Twenty-six patients were enrolled on regimens A (n = 11), B (n = 6), and C (n = 9). The DLT was grade 3 pharyngolaryngeal dysesthesia, sensory neuropathy, and ataxia at 160 mg/m2. The MTD was 130 mg/m2 every 3 weeks. At the MTD, the median clearance rate of ultrafiltrable platinum was 9.7 L/h/m2 (range, 6.5 to 15.5 L/h/m2). Addition of carbamazepine permitted dose escalation to 160 mg/m2 without DLT. DLT was not observed with a fixed dose of 85 mg/m2 given every 2 weeks. On all regimens, hematologic toxicity was mild. No significant nephrotoxicity, ototoxicity, or cumulative neurologic toxicity was observed.

CONCLUSION

The DLT, MTD, PK, and adverse effect profile of oxaliplatin in pediatric patients with refractory solid tumors are similar to those observed in adults.
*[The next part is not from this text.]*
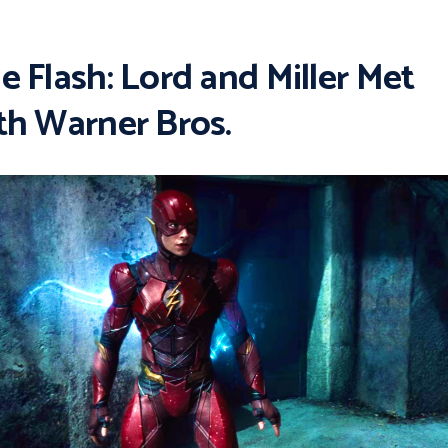
e Flash: Lord and Miller Met
th Warner Bros.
Carbamazepine may reduce the dose-limiting neurotoxicity of oxaliplatin.

摘要

目的

评估奥沙利铂在难治性实体瘤患儿中的最大耐受剂量(MTD)、剂量限制性毒性(DLT)、药代动力学(PK)及不良反应情况,并确定卡马西平是否能降低奥沙利铂所致的神经毒性。

患者与方法

测试了三种奥沙利铂给药方案(静脉滴注2小时):方案A(每3周给予100mg/m²、130mg/m²或160mg/m²以确定奥沙利铂的MTD);方案B(确定在奥沙利铂给药前24小时开始并在给药后48小时结束的卡马西平是否能降低剂量限制性神经毒性并提高方案A的MTD);方案C(评估每2周给予方案A三分之二MTD的固定剂量的安全性[给药频率更高但剂量强度相当])。

结果

26例患者入组方案A(n = 11)、方案B(n = 6)和方案C(n = 9)。DLT为160mg/m²时出现3级咽喉感觉异常、感觉神经病变和共济失调。MTD为每3周130mg/m²。在MTD时,可超滤铂的中位清除率为9.7L/h/m²(范围为6.5至15.5L/h/m²)。加用卡马西平可将剂量增至160mg/m²而无DLT。每2周给予85mg/m²的固定剂量未观察到DLT。在所有方案中,血液学毒性均较轻。未观察到明显的肾毒性、耳毒性或累积神经毒性。

结论

奥沙利铂在难治性实体瘤患儿中的DLT、MTD、PK及不良反应情况与成人中观察到的相似。卡马西平可能降低奥沙利铂的剂量限制性神经毒性。